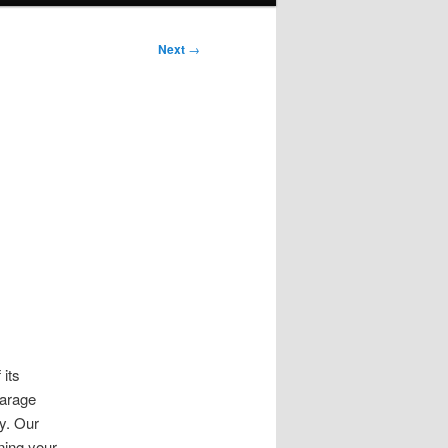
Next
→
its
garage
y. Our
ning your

● ● ● ● ● ● ●

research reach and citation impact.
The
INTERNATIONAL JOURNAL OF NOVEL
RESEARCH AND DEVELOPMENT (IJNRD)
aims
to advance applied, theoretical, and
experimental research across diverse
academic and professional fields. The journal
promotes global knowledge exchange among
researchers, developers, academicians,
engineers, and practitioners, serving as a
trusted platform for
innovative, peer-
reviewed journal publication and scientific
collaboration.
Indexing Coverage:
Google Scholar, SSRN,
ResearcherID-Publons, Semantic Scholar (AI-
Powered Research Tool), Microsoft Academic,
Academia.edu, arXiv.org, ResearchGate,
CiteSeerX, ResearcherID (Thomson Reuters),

● ● ● ● ● ● ●

- ABOUT THIS TASK -
Count the lines in the entries above that hold the string "ResearcherID", and give that count without any other text.

- EXERCISE ANSWER -
2